“Greece offers a chance for redemption to Europe”

VSIt’s ultimately a small miracle. Despite the historic depression it has experienced, Greece is today a stable, pro-European country. While the American rating agency S&P removed Greece from its status as junk bond (“rotten bond”), that is to say the riskiest category, Friday October 20, symbol of a real start of improvement, the observation deserves to stop there.

Also read our decryption: Article reserved for our subscribers Greece is painfully rebuilding its economy, after fifteen years of depression

The economic shock was exceptional, enough to bring to light the worst darkness in history: the fall in gross domestic product (GDP) of 28% between 2008 and 2016 was of the same magnitude as the American depression of 1929, but it lasted twice as long. Even today, the economy remains 20% below its 2007 level. The population remains largely poorer than it was fifteen years ago, public services, particularly hospitals, are bloodless and half a million inhabitants emigrated.

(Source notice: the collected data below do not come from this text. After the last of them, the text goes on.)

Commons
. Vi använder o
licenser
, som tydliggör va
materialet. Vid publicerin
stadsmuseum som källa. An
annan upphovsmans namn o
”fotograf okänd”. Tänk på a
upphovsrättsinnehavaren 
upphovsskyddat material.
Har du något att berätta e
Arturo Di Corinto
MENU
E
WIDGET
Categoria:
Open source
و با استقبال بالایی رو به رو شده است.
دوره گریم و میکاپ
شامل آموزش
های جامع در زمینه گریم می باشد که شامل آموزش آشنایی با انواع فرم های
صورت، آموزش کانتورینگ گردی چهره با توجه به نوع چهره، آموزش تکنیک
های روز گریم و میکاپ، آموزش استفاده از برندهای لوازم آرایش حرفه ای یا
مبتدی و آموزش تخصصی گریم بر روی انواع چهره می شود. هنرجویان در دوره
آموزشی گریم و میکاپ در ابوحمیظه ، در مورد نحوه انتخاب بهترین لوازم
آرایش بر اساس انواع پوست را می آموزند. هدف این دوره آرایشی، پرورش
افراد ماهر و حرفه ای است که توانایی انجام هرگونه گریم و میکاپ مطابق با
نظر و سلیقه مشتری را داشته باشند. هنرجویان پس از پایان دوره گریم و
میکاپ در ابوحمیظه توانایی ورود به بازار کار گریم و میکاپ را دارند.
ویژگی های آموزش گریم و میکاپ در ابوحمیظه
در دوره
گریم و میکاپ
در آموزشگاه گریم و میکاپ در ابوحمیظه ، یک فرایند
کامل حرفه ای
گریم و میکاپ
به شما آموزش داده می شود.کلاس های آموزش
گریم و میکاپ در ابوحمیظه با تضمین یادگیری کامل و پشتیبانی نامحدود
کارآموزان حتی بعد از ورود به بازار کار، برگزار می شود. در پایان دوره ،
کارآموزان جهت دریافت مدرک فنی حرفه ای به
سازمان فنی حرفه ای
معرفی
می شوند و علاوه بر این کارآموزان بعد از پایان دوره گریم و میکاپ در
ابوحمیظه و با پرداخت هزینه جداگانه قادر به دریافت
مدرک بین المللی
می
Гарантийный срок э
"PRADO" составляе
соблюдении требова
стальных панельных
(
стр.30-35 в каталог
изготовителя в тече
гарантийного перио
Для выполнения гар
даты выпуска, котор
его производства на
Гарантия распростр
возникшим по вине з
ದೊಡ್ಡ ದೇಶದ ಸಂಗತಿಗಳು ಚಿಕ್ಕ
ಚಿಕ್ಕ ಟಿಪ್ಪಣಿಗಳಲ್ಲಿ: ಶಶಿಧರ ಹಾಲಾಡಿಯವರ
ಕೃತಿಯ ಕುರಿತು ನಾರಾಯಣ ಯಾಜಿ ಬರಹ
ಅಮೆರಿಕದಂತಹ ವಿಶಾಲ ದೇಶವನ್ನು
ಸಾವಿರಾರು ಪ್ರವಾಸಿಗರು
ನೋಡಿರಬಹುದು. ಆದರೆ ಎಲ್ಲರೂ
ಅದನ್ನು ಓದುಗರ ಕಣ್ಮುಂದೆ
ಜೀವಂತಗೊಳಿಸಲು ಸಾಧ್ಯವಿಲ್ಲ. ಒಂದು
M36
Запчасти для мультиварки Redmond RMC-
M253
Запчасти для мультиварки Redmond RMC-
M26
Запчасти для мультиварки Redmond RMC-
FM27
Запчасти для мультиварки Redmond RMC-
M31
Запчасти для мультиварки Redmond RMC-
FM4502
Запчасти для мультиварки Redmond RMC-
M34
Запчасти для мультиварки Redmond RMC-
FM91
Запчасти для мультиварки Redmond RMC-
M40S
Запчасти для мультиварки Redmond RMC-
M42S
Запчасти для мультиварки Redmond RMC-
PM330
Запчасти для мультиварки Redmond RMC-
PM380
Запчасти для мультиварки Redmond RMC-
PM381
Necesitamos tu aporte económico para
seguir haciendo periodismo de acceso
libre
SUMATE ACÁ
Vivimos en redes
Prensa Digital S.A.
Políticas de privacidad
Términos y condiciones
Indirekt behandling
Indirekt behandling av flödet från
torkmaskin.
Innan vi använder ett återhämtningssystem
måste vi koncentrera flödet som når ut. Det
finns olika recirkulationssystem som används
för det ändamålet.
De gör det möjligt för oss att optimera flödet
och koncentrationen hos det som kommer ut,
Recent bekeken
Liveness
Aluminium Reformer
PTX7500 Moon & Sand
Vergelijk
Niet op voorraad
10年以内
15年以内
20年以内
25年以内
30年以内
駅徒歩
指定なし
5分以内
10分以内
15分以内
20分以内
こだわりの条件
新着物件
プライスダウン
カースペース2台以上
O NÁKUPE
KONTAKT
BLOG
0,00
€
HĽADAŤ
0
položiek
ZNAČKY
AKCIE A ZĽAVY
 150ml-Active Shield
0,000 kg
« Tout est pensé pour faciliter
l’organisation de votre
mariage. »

“If I had told you in 2008 that the economy would plummet like this, that our politics would be approaching the precipice [en flirtant avec la sortie de l’euro]but that society would ultimately hold, it would have been hard to believe”, testifies Dimitri Papalexopoulos, the president of SEV, the Greek employers. Listening to him, the experience of Greece is that of a country which has “tried populism” and who came back. “Today we have one of the first post-populist governmentscontinues Mr. Papalexopoulos. Kyriakos Mitsotakis [l’actuel premier ministre de centre droit] was elected in 2019 on the basis of his competence and re-elected on his competence. »

Crisis, whose fault is it?

This flattering portrait of the leader of the Greek government must be put into perspective. Mr. Mitsotakis was criticized for wiretapping journalists and opponents. A railway tragedy which left 57 dead highlighted a still sclerotic railway administration. His administration coped poorly with fires and floods this summer.

It prevents. In a country that only emerged from dictatorship in 1974, it was not difficult to imagine an alternative scenario, where Greece would have left the euro in 2015 and found itself, a few years later, more or less aligned with Russia or China. None of this happened. Today, to the question “was the crisis the fault of Greece or the European Union (EU)?” “, the vast majority of Greeks respond that their country must first be blamed, even if the excessive rigor imposed by the EU then made things worse. In hindsight, the surge in growth from 2000 to 2008, with public spending and pensions offered in some cases from the age of forty, is recognized by the population as a bubble that could not last.